Étymologiquement, le mot « apocalypse » est la transcription d’un terme grec (ἀποκάλυψις / apokalupsis) signifiant mise à nu, enlèvement du voile ou révélation. (Wikipédia). Je n’aurais pas dit mieux…

  Il m’apparaît confusément probable que nous soyons éventuellement nombreux à nous poser la question… Le monde ne semble-t-il pas avoir atteint son point de fusion sociétale ?  Genre Sodome et Gomorrhe ? Noé et son déluge ?  Les invasions de sauterelles et les pluies de crapauds morts ?  Et tutti quanti ?

 Entre les suicides publics qui remettent l’usage de l’immolation au goût du jour,  les révoltes arabes (ou pas), les mouvements sociaux, ceux des indignés ou d’autres,  les émeutes anglaises, les conflits armés, la peste brune qui se propage (et pas seulement chez les Desouches), la crise boursière et ses effets collatéraux (comme je suis triste pour lui… le pauvre !), et cette guerre mondiale des monnaies qui s’annonce, on n’est pas dans le caca !

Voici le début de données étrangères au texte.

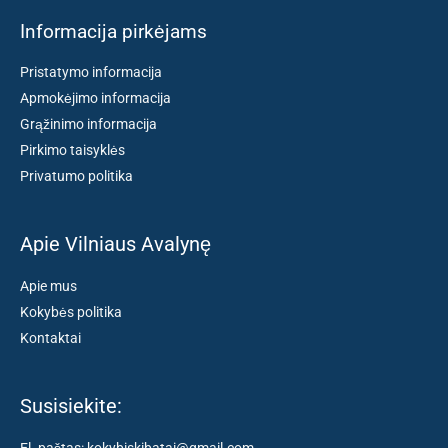
Informacija pirkėjams
Pristatymo informacija
Apmokėjimo informacija
Grąžinimo informacija
Pirkimo taisyklės
Privatumo politika
Apie Vilniaus Avalynę
Apie mus
Kokybės politika
Kontaktai
Susisiekite:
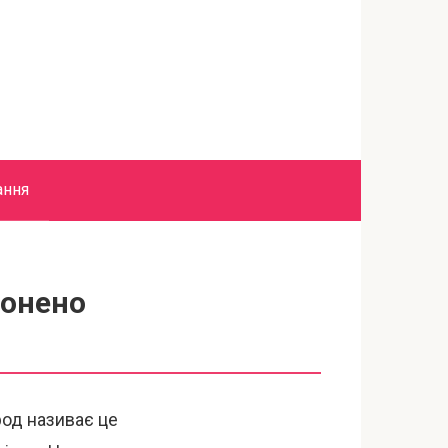
ання
ронено
род називає це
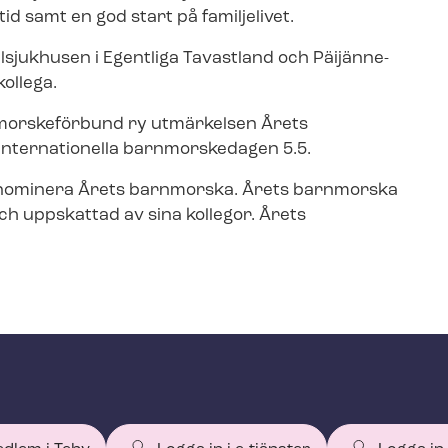
id samt en god start på familjelivet.
jukhusen i Egentliga Tavastland och Päijänne-​
ollega.
rnmorskeförbund ry utmärkelsen Årets
 internationella barnmorskedagen 5.5.
 kan nominera Årets barnmorska. Årets barnmorska
ch uppskattad av sina kollegor. Årets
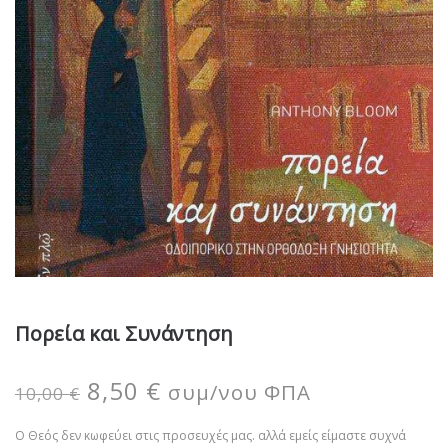
Πορεία και Συνάντηση
8,50
€
συμ/νου ΦΠΑ
10,00
€
Ο Θεός δεν κωφεύει στις προσευχές μας. αλλά εμείς είμαστε συχνά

 Surtout avec des gouvernements aussi corrompus

 Et si l’on rajoute à cette fresque apocalyptique les attaques d’Anonymous, la disparition annoncée de… Facebook (oh non, pas ça !), les invasions d’algues vertes, brunes, et de méduses bleues à Lacanau, c’est la totale !

 Du coup, ce qui constituait il n’y a pas si longtemps le centre des préoccupations médiatiques françaises nous apparaît aujourd’hui bien dérisoire…

 Le monde est fou.

 Cela n’est pas irrémédiable : la folie étant à mes yeux – d’après le peu que j’en sais – la pathologie de la perte de sens commun, si notre monde souffre de l’absence de projet collectif, il suffira d’en reconstruire un. Qui ne soit pas exclusivement basé sur la richesse financière, mais humaine, tant qu’à faire…

Heureusement, un autre monde est possible.